I implemented semantic matching with TF-IDF and cosine similarity, with a twist: PT-BR to EN synonym expansion. When the user types "reiniciar o banco de dados" (restart the database), the system understands that "banco de dados" maps to "database" and "reiniciar" maps to "restart", finding the right skill even if it was written in English.

# Bilingual synonyms for expansion
SYNONYMS = {
    "banco de dados": ["database", "mysql", "db"],
    "reiniciar": ["restart", "reload", "reboot"],
    "servidor": ["server", "host", "machine"],
    # ...
}

It's not an LLM doing 768-dimension embeddings. It's classic TF-IDF with a lexical expansion layer. Simple, fast, no API cost.

Security: Forced Open Source

I decided to open-source the project. This forced me to do something I should have done from the start: separate ALL personal information from the code.

I rewrote the Git history. Extracted tokens, IPs, project names to external config files. Created a proper .gitignore. Audited every commit.

Open-sourcing is the best security audit there is. When you know the world will read your code, you write better code.

SDK Bugs: The Reality of Using New Tools

The Claude Agent SDK (v0.1.46 at the time) had bugs. TaskGroups that failed silently. Transport issues in long sessions. Hooks that didn't fire in the expected order.

I'm not complaining -- it's a new SDK and the Anthropic team is iterating fast. But it's the reality of early adoption: you will find bugs and need to know how to work around them.

I documented every workaround. Some became issues on the repo. The experience reinforced something I already knew: reading the source code of the tools you use is as important as reading the documentation.

The Self-Improvement Loop

The most interesting feature: the bot reviews and suggests improvements to its own code.

Here's how it works: with a command, the bot uses Claude with deep analysis to read its own source code, identify problems, suggest refactorings, and generate a prioritized improvement plan.

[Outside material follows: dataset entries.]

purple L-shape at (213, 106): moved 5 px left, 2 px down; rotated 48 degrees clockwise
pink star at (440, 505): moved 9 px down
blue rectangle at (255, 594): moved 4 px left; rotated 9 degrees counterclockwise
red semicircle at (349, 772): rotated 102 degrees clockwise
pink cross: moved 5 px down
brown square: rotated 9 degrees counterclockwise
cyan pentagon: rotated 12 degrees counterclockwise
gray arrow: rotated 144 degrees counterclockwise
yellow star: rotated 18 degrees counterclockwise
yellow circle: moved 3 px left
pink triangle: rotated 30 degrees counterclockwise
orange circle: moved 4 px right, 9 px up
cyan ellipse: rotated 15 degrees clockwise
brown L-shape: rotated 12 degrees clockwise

Is it meta? Yes. But it works. The bot has already suggested:

Simplifying modules I had over-engineered
Removing 1500+ lines of dead code (when I dropped multi-provider support that no longer made sense)
Error handling improvements I wouldn't have thought of
SQLite query optimizations for message history

The rule is simple: the bot suggests, I review and approve. Nothing goes to production without human eyes. But the suggestions are surprisingly good.

Final Architecture

After 21 commits, here's what the project looks like:

6000+ lines of Python
Telegram bot (python-telegram-bot) as the interface
Claude Agent SDK for AI processing
SQLite for sessions, costs, message history
Semantic skills with TF-IDF and bilingual expansion
SRE commands at zero cost (health checks without AI)
Voice: Whisper for audio transcription, ElevenLabs for TTS
MCP: GitHub, Cloudflare, Playwright, Context7
Self-improvement: code review by the bot itself

What I Learned

1. AI agents are only as good as their context and tools. An LLM without tool access is a glorified chatbot. The magic happens when it can read logs, execute commands, access APIs. The Agent SDK understood this -- and that's why it works better than simply calling the chat API.

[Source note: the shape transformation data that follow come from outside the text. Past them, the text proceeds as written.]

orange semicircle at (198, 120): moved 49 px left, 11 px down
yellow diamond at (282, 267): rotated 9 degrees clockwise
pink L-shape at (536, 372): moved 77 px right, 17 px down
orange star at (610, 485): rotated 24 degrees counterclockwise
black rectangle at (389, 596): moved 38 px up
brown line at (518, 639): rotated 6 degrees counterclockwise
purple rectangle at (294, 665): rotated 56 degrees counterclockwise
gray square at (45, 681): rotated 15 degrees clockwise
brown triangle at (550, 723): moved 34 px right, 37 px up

2. Not everything needs AI. This was the most counter-intuitive lesson. Checking if a service is running doesn't need AI. Listing backups doesn't need AI. Creating zero-cost commands for simple operations saves money and is faster.

3. Open source forces you to write better code. When you know someone might read your code, you stop cutting corners. You extract configs, document decisions, organize modules. The code got objectively better after I decided to open it up.

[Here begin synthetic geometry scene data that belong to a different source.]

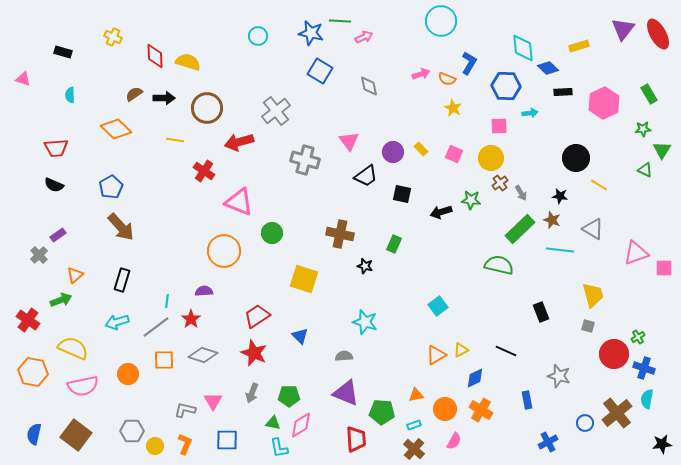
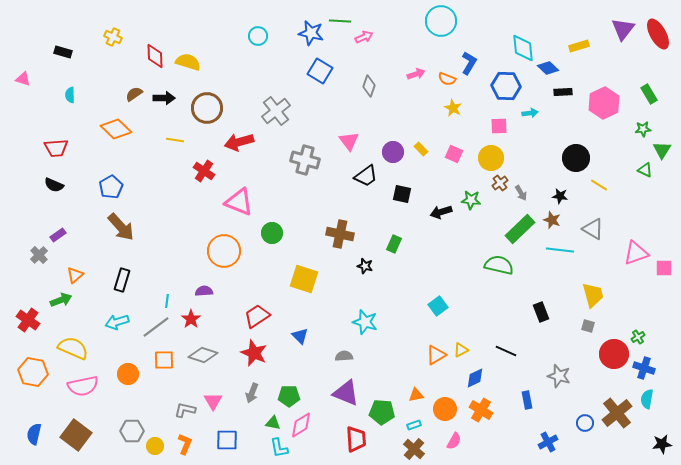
pink arrow at (421, 74): moved 5 px left
gray diamond at (369, 86): rotated 30 degrees clockwise
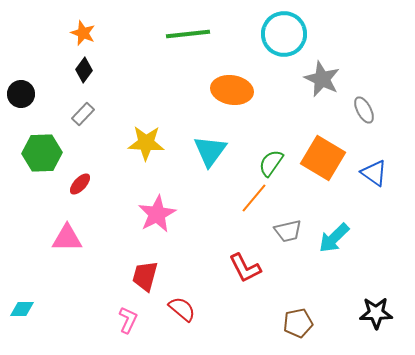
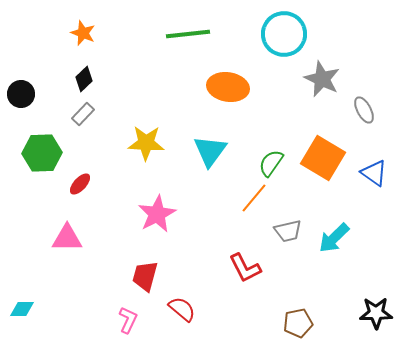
black diamond: moved 9 px down; rotated 10 degrees clockwise
orange ellipse: moved 4 px left, 3 px up
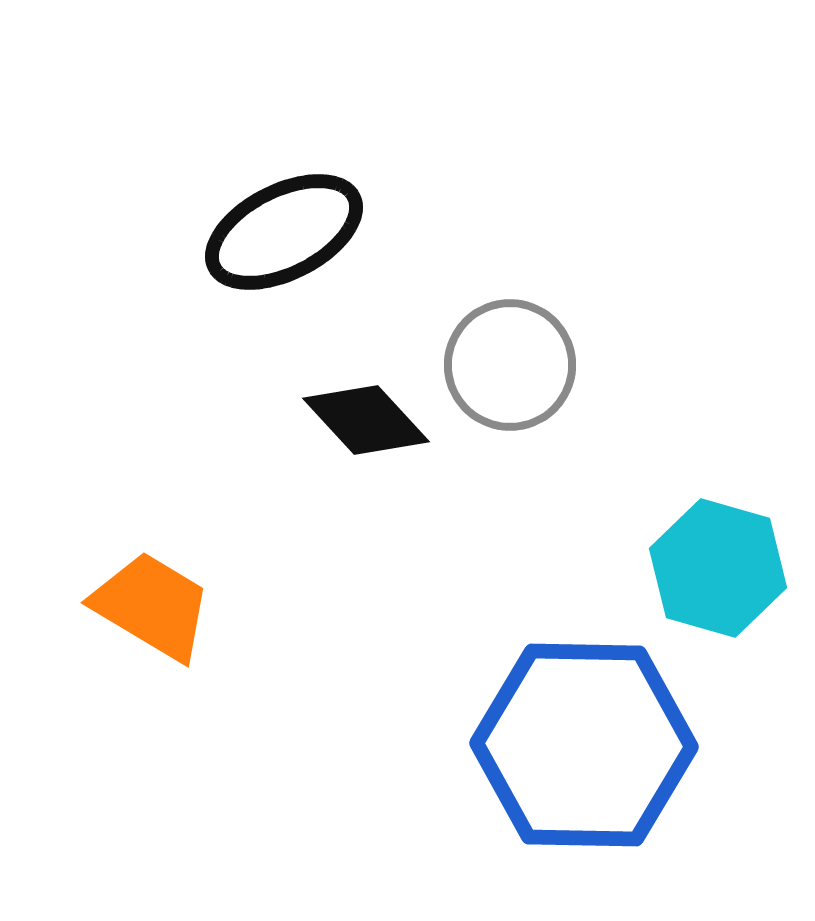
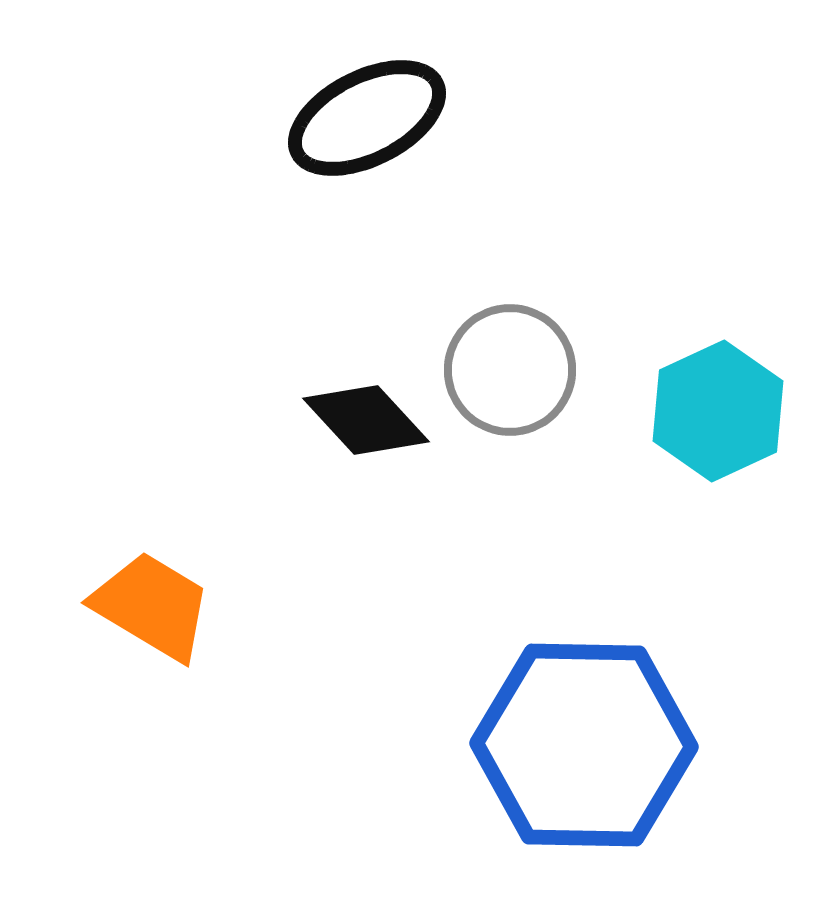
black ellipse: moved 83 px right, 114 px up
gray circle: moved 5 px down
cyan hexagon: moved 157 px up; rotated 19 degrees clockwise
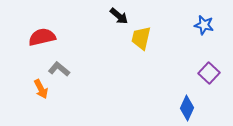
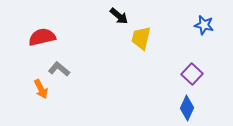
purple square: moved 17 px left, 1 px down
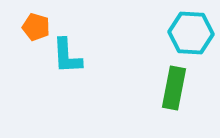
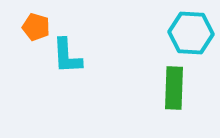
green rectangle: rotated 9 degrees counterclockwise
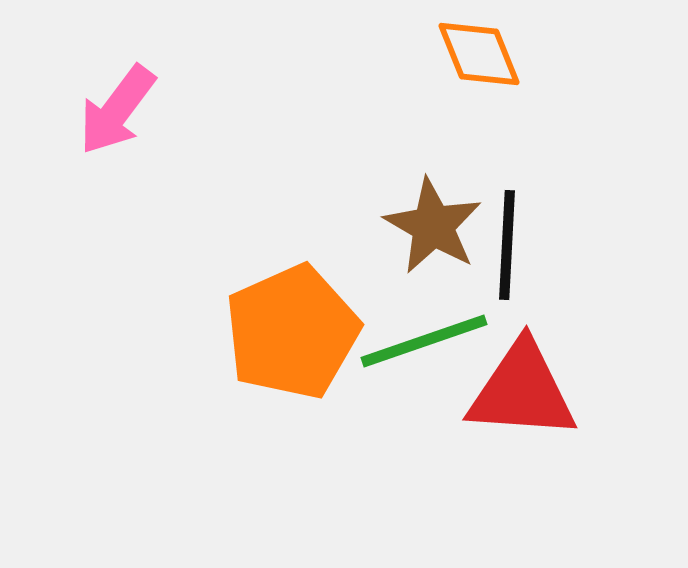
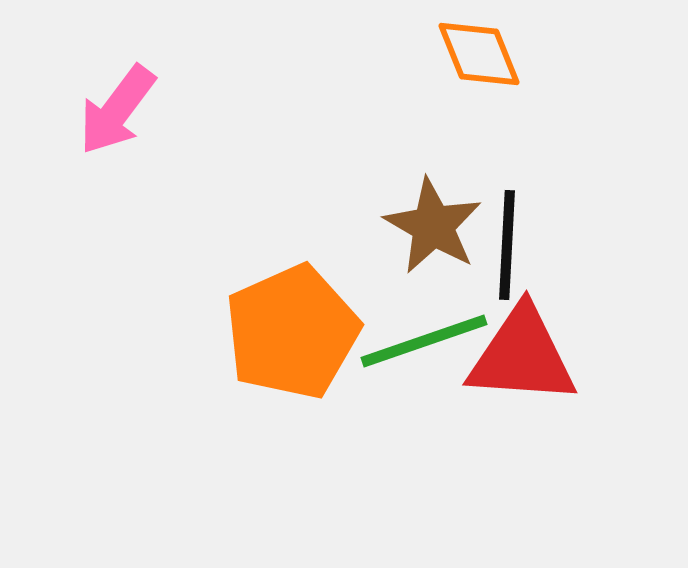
red triangle: moved 35 px up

4. New tools have bugs. And that's okay. Early adoption has a cost. You'll find problems nobody documented. But you also learn faster than everyone else, and your contributions (issues, workarounds) help the entire community.

The Project Is Open Source

The code is open on GitHub. If you want to build something similar -- a Telegram bot that connects AI to any infrastructure -- the repo is a good starting point.

github.com/billyfranklim1/telegram-claude-bot

If you use it, let me know how it turned out. If you find bugs or have suggestions, open an issue. Contributions are welcome.

The server keeps running. The bot keeps managing. And I keep deploying from my phone in the middle of lunch.